■ **Task prompt**
Locate every line in the records below that holds the word "Хироноубу" and return each one.

Page images and extracted text

+--

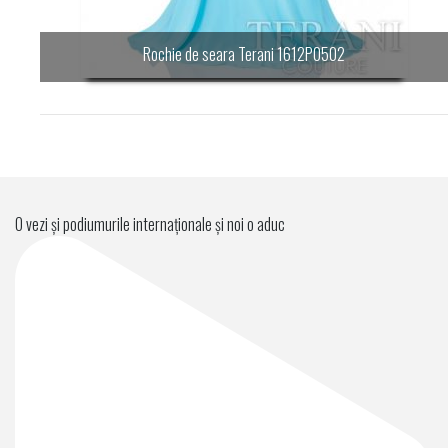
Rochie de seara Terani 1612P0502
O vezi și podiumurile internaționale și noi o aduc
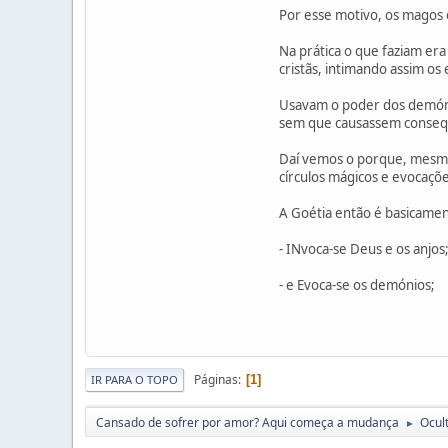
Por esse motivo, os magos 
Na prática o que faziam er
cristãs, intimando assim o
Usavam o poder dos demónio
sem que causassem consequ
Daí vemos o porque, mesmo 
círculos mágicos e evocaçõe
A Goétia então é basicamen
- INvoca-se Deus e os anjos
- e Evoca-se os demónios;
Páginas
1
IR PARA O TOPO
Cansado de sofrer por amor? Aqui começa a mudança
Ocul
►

+--

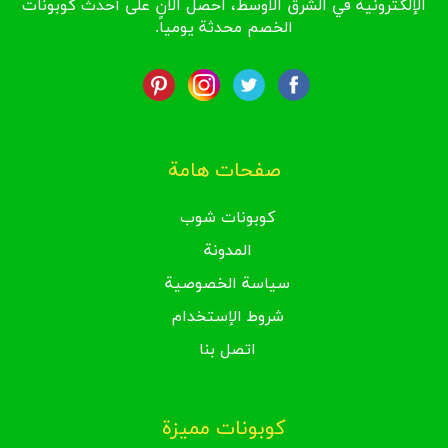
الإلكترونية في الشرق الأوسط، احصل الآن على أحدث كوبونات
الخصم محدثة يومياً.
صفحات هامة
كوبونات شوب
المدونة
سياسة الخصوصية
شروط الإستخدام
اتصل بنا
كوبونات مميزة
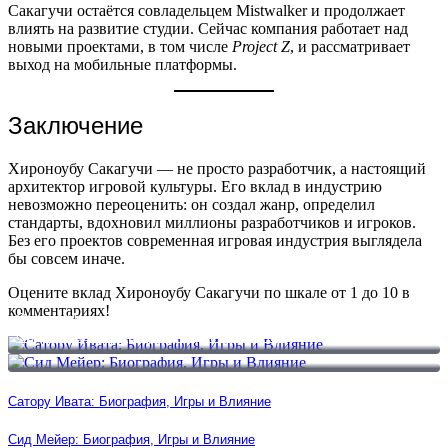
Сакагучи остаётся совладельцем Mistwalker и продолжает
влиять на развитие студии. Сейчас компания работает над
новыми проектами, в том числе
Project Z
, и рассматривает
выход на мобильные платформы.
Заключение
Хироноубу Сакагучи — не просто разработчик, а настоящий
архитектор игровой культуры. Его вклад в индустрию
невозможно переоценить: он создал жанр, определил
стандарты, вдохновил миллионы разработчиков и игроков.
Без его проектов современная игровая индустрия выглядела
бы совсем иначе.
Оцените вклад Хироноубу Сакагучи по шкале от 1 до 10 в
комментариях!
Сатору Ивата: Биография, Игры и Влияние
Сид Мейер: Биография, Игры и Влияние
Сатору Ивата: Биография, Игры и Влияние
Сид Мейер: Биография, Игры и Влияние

+--

■ **Worked solution**
Хироноубу Сакагучи — не просто разработчик, а настоящий
Оцените вклад Хироноубу Сакагучи по шкале от 1 до 10 в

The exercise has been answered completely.